My name is Dr Charles Argoff, and I am professor of neurology at Albany Medical College and director of the Comprehensive Pain Management Center at Albany Medical Center in Albany, New York. The comments that I am about to make reflect my own personal opinion regarding the subject matter.
Appropriate, meaningful, and compassionate treatment options for tens of millions of Americans with persistent chronic pain have come under significant scrutiny in the past few years in the face of our nation’s deepening concerns with rising opioid abuse rates. As a physician who is American Board of Medical Specialties certified in neurology and in pain management, I focus on prescribing safe, responsible, and effective treatments for people who are experiencing severe chronic pain. In that context, I am increasingly concerned that policymakers and prescribers are conflating two different and critically important issues.
Addressing the treatment needs of people experiencing severe chronic pain and addressing real concerns regarding the abuse and misuse of various controlled substances, including opioids, are being conflated to such an extent that, as a result, the concept of undo harm to people in pain is becoming the new standard of care due to the sudden cessation of treatment that had previously been efficacious. This is clinically unacceptable.

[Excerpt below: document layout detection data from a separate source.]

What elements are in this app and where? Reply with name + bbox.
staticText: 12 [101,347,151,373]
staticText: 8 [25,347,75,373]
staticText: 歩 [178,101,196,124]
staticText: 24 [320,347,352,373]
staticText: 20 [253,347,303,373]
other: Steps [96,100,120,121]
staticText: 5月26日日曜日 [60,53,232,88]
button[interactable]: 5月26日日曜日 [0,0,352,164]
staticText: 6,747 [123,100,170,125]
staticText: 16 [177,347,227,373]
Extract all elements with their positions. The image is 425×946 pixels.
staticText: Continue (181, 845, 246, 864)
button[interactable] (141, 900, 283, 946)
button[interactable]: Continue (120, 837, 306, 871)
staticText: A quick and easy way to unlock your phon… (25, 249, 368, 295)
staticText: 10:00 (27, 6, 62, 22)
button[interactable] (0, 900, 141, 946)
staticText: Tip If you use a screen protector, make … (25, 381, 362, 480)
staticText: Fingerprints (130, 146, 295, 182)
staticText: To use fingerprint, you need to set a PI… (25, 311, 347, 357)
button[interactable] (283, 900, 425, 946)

The foundation of the accepted standards of medical practice is based upon offering appropriate treatment in as safe and effective a manner as possible. When clinicians are able to choose among multiple treatment options for any medical condition, the safest options are meant to be prioritized over those that are less safe. This principle of medical practice is extremely relevant to pain management. Tens of millions of people experiencing severe chronic pain do not experience sufficient relief from multiple nonopioid therapies. These include complementary approaches, rehabilitation approaches, nonopioid pharmacologic approaches, as well as interventional therapies including injections, spinal stimulation, or even intraspinal analgesic approaches.

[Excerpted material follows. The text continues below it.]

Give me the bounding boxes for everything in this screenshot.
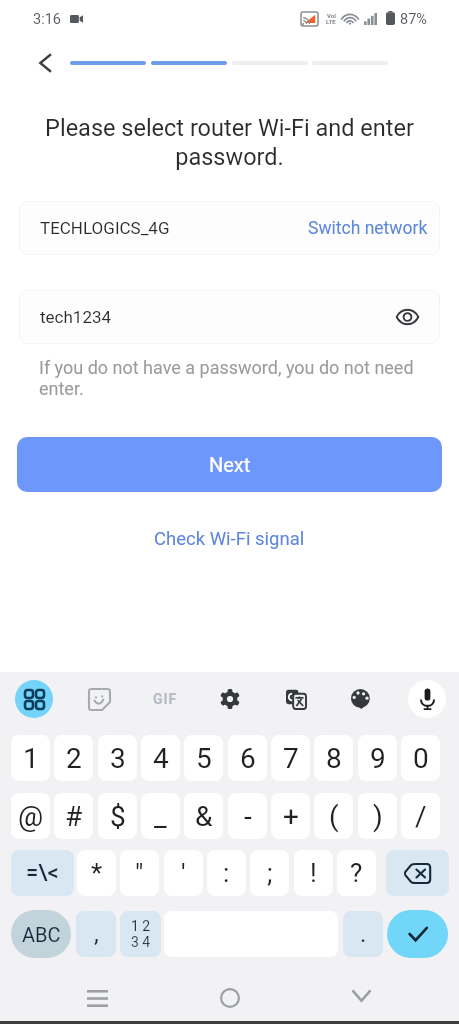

For these tens of millions of people experiencing severe chronic pain, who have not benefited from nonopioid therapies, chronic opioid therapy may be a safe and effective treatment approach. Thus, appropriate access to such treatment is necessary, recognizing that all prescribed and over-the-counter medications carry risks and that we need to focus on the availability of all types of medications that are as safe as possible. Patients prescribed opioid analgesics—both immediate release (IR) and extended release (ER)—should only be prescribed the safest available agents.
What is the state of available opioid analgesics? Currently, multiple opioid analgesic preparations, including multiple distinct opioid chemical entities, can be prescribed. This is vital to optimizing patient care. As is true with various nonsteroidal anti-inflammatory agents, statins, and certainly with medications used to treat diabetes, while one compound may be effective for some patients, a different compound may be best for others. This underlies, with respect to opioid therapy, the concept of opioid rotation and highlights the need to have multiple opioid analgesics, including oxymorphone, available to most effectively utilize this class of analgesics to treat chronic pain. Yet, currently available opioid analgesics even of the same chemical ingredient are not equal.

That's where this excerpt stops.